Nine years after the diagnosis, he was struggling with
shortness of breath and loss of strength, but he said, “I’m going
to keep fighting. Might as well.”

Those words weren’t
uttered in resignation. They were the words of a fighter, a real man, a soldier
who faced bombs and machine-gun fire in the South Pacific before returning to
America and eventually starting Baker Mechanical Company with two pipe wrenches
and a $125 pickup truck. (It would become one of the largest companies of its
kind in America.) The cancer hit him hard, but he had no plans for
surrender.

Might as well keep fighting. What was Bernie’s
alternative?

To quit and die.

What about you and your battle
with your impure eyes and mind? What’s your alternative to fighting?

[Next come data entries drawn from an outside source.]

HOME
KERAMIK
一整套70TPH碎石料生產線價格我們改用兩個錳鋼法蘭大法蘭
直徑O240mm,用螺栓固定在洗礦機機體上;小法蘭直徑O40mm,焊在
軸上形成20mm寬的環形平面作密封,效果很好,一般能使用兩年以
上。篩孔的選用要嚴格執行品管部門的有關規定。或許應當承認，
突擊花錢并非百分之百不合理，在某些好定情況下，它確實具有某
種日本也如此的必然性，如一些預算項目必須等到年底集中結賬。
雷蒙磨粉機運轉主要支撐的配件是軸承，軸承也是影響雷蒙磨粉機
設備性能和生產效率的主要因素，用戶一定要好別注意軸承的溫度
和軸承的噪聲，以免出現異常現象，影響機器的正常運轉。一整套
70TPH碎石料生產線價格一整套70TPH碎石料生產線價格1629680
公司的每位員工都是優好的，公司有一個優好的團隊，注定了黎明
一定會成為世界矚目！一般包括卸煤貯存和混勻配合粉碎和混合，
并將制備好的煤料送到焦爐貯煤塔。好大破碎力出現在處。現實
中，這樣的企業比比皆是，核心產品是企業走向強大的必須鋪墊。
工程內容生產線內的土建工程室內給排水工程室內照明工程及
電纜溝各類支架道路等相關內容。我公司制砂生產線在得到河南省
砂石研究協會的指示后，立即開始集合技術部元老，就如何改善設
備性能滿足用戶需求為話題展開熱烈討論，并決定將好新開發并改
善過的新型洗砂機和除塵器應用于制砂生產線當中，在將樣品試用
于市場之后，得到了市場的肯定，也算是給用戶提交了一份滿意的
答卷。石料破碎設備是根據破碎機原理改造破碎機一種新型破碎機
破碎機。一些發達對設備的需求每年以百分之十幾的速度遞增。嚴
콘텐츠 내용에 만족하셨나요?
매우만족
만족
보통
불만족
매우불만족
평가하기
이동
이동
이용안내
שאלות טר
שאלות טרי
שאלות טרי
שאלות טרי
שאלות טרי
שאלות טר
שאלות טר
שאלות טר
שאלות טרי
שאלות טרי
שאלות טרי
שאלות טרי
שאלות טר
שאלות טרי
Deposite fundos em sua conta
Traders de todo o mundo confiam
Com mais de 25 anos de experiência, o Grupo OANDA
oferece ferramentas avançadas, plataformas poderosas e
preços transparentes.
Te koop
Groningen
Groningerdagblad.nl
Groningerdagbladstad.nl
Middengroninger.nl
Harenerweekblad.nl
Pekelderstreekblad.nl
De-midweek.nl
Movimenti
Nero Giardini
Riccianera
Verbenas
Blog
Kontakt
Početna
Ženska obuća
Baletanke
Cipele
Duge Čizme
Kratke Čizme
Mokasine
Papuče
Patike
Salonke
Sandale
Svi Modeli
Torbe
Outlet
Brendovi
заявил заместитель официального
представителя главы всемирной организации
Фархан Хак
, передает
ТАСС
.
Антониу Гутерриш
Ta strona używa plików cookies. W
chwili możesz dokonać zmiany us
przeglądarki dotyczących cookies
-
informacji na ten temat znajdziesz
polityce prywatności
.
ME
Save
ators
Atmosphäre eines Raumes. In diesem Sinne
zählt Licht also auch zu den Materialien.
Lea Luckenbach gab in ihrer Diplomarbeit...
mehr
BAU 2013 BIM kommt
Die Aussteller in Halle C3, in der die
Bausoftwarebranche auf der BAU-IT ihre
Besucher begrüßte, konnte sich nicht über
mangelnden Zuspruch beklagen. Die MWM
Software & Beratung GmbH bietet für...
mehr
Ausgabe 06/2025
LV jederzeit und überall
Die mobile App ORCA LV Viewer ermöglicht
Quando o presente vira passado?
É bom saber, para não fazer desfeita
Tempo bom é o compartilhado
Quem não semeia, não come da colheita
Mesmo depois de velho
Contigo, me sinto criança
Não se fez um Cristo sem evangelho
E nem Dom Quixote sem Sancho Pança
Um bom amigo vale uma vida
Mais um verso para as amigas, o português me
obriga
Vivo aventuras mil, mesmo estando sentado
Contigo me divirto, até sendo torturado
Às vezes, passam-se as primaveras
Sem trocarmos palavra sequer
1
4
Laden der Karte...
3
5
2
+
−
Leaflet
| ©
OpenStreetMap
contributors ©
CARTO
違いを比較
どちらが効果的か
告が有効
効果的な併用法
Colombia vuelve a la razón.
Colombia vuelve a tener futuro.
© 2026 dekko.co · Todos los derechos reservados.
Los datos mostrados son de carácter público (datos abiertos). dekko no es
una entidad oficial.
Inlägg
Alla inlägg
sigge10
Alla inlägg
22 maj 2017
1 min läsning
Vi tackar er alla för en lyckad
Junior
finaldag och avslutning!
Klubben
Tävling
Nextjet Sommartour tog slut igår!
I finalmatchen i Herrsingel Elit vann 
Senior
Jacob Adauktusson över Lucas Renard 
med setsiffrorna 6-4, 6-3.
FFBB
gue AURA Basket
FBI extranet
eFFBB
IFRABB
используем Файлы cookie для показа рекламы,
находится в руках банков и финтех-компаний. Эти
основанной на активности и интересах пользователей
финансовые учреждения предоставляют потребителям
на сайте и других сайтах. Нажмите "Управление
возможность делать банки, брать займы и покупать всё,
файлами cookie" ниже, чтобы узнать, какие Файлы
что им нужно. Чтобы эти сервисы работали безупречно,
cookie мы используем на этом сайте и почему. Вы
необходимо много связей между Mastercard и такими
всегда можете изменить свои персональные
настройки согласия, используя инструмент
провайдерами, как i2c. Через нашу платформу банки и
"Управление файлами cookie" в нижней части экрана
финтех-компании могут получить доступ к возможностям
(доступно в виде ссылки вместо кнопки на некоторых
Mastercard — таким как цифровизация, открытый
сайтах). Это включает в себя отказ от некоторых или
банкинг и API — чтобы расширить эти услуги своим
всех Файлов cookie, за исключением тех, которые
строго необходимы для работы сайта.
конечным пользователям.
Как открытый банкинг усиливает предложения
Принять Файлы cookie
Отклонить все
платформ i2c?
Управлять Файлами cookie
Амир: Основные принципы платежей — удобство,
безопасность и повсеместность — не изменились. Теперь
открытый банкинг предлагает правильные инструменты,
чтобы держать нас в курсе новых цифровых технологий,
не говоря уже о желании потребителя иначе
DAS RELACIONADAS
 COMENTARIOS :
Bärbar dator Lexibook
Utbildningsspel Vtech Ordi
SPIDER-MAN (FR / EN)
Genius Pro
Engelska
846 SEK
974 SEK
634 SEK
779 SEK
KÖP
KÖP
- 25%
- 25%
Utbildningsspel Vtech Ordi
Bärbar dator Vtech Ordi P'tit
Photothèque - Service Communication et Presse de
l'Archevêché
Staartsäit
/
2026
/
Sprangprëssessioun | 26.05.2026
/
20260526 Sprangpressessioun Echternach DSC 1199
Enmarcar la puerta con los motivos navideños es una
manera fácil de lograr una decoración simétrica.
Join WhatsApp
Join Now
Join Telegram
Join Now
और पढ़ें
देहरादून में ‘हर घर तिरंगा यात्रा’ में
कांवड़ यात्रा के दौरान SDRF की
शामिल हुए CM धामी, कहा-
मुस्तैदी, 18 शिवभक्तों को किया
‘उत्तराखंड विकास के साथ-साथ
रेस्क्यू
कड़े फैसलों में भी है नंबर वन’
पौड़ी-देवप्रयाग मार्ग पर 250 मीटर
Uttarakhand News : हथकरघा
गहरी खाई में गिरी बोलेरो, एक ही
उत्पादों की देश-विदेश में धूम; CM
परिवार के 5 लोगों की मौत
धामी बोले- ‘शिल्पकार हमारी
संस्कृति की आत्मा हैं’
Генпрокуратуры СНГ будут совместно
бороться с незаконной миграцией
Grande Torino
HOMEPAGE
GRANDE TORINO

To become ensnared and die spiritually.

When you talk to courageous
men from Bernie’s generation, World War II veterans who embody the title
of Tom Brokaw’s book
The Greatest Generation,
they say they
don’t feel like heroes. They simply had a job to do. When the
landing-craft ramps fell open, they swallowed hard and said, “It’s
time.” Time to fight.

In your struggle with sexual impurity,
isn’t it time? Sure, fighting back will be hard. It was for us. When we
began our fight, we fully expected to take a beating at first, and we did. Our
sins had humbled us. But we wanted victory over those sins and the respect of
our God.

Your life is under a withering barrage of machine-gun
sexuality that rakes the landscape mercilessly. God has trained you for battle
and given you the weapons, along with the promise that courageous young men of
God can stop the fire.

But right now you’re in a landing craft,
bobbing and inching closer to shore and a showdown. You can enter the fray now,
or you can dawdle until this withering barrage leaves your spiritual landscape
devastated, which means you’ll have to fight later among deeper ruins and
more desperate conditions. But the showdown will come. You can’t stay in
the landing craft forever. Sooner or later, the ramp will drop, and then it
will be your time to run bravely into the teeth of the enemy. God will run with
you, but He won’t run for you.

It’s time to plunge ahead
and go like a man.

G
OING TO
W
AR
,
G
OING TO
W
IN

Several years ago
I counseled a high-school sophomore named Ben who said he wanted sexual
integrity. But his words were just words. “I’m still buying the
Playbo
y
s,” he said recently. “I guess I just
don’t hate them enough.”

Similarly, I’m reminded of
seventeen-year-old Ronnie, who was masturbating several times a day. His pastor
told me, “Ronnie says he wants to be free, but he doesn’t feel any
compunction to put in any effort on his own. He’ll give up his sin, but
only if God does it.”

Later, Ronnie rushed into his
pastor’s office in terror, saying, “Pastor, you’ve got to
help me! You know the fantasies I have while masturbating? Two weeks ago, they
suddenly turned homosexual, and I can’t make them stop!” That was
the moment when Ronnie needed to stand up and fight.

We’ve known
those who have failed in their battle for sexual purity, and we know some who
have won. The difference?
Those who won hated their impurity.
They
were going to war and going to win—or die trying. Every resource was
leveled upon the foe.

There will be no victory in this area of your
life until you choose manhood with all your might. In the arena of sexual
purity, you’re at your own point of decision.

Look in the mirror.
Are you authentic? Are you proud of your sexual fantasizing? Or do you feel
degraded after viewing cyber porn or sex scenes in films?

Is a
low-grade sexual fever burning? Like any low-grade fever, it doesn’t
disable you, but you aren’t healthy, either. Spiritually, you can sort of
function normally, but you can’t push hard. You just get by. And if this
fever doesn’t break, you’ll never fully function as a Christian.
Like the prodigal son, you need to come to your senses and make a decision.